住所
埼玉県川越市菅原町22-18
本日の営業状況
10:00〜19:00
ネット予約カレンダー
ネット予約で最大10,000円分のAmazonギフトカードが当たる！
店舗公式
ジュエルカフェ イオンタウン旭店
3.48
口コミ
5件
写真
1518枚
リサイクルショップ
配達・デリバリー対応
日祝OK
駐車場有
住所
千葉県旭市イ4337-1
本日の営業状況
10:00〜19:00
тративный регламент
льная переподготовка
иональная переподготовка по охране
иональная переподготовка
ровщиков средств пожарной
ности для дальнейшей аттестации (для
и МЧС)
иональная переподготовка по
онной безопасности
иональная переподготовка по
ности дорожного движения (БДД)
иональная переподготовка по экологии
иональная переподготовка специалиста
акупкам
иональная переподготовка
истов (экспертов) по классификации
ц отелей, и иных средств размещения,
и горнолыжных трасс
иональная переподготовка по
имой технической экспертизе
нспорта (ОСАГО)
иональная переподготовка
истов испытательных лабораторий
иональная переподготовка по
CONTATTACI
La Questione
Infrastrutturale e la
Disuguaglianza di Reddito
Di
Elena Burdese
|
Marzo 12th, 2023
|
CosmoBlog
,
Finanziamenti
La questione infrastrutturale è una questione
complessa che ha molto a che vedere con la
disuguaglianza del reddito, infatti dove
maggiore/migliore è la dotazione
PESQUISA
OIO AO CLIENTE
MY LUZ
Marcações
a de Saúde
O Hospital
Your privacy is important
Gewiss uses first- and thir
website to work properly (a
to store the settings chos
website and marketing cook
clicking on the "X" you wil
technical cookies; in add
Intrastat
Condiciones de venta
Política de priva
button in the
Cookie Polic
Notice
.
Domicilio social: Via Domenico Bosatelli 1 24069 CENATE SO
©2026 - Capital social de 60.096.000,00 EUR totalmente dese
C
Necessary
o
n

■ ■ ■ ■ ■ ■ ■

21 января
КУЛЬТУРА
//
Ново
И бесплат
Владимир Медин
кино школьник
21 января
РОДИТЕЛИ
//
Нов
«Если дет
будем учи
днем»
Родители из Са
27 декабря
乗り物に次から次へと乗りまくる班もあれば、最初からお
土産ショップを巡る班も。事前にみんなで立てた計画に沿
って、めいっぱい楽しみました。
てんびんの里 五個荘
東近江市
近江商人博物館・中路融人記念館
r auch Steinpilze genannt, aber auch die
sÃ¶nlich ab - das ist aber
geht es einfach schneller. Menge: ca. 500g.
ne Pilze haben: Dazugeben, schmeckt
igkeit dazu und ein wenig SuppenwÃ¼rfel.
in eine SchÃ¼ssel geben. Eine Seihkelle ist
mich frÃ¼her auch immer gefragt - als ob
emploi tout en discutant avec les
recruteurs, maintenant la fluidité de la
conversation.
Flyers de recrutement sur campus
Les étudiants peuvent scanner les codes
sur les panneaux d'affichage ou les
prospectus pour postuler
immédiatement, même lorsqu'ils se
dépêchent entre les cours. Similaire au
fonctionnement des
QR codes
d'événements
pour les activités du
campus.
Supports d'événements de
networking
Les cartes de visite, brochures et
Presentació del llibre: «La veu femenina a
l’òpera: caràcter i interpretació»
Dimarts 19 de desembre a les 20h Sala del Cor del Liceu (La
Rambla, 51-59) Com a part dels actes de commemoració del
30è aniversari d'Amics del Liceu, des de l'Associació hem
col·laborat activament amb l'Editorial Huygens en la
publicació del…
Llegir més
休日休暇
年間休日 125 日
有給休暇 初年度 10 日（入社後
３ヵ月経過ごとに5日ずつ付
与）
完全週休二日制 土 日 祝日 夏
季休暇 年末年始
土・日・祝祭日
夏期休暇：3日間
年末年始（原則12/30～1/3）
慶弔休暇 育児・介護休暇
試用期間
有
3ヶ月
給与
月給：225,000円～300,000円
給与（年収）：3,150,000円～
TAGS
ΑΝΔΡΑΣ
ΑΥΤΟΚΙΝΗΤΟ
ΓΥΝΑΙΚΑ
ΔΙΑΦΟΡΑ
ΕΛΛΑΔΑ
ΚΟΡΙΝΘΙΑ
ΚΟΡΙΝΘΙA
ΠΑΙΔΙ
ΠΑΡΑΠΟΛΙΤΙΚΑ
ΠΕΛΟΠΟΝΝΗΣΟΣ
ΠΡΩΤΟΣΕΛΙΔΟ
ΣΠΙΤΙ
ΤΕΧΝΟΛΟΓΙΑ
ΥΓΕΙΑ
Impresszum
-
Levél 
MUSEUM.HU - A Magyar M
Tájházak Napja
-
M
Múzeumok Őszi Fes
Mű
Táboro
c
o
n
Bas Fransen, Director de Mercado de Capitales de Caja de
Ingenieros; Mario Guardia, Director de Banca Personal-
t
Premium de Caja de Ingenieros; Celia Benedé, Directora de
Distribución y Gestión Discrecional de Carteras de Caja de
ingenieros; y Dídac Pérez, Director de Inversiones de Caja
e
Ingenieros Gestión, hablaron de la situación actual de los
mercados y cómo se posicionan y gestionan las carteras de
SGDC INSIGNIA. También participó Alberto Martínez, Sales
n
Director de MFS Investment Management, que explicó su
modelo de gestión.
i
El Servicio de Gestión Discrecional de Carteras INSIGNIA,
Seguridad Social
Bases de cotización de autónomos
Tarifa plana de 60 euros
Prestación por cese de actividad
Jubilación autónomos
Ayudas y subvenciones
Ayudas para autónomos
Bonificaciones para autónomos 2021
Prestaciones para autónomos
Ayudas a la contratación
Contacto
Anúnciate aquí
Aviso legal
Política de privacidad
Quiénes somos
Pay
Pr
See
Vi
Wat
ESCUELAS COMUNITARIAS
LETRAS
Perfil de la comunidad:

■ ■ ■ ■ ■ ■ ■

◆ Instructions to follow: Show me each line of the listing above with "Liceu" in it.

◆ Response:
Dimarts 19 de desembre a les 20h Sala del Cor del Liceu (La
30è aniversari d'Amics del Liceu, des de l'Associació hem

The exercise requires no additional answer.